*Problem statement*: Return the run of lines below that opens with the line containing "神戸派商店利用における個人情報の取扱いについ" and closes with the line containing "平日10時～17時 ※土日祝はお休みです", keeping each one exact.

Stored data entries:
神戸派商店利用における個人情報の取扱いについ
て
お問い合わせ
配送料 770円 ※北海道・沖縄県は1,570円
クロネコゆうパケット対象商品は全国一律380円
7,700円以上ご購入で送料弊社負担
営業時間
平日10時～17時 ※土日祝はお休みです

---

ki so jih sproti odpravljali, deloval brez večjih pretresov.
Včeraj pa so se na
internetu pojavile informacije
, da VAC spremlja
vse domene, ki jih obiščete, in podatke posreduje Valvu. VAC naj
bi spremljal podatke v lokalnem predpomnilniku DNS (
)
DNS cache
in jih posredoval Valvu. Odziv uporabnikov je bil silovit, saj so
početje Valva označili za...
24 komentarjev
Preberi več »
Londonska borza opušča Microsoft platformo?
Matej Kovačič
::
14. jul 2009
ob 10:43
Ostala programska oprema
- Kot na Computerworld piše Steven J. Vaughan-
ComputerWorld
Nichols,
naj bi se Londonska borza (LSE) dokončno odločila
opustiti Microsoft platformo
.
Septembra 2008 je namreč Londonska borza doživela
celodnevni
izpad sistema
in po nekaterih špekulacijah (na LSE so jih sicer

*Task output*:
神戸派商店利用における個人情報の取扱いについ
て
お問い合わせ
配送料 770円 ※北海道・沖縄県は1,570円
クロネコゆうパケット対象商品は全国一律380円
7,700円以上ご購入で送料弊社負担
営業時間
平日10時～17時 ※土日祝はお休みです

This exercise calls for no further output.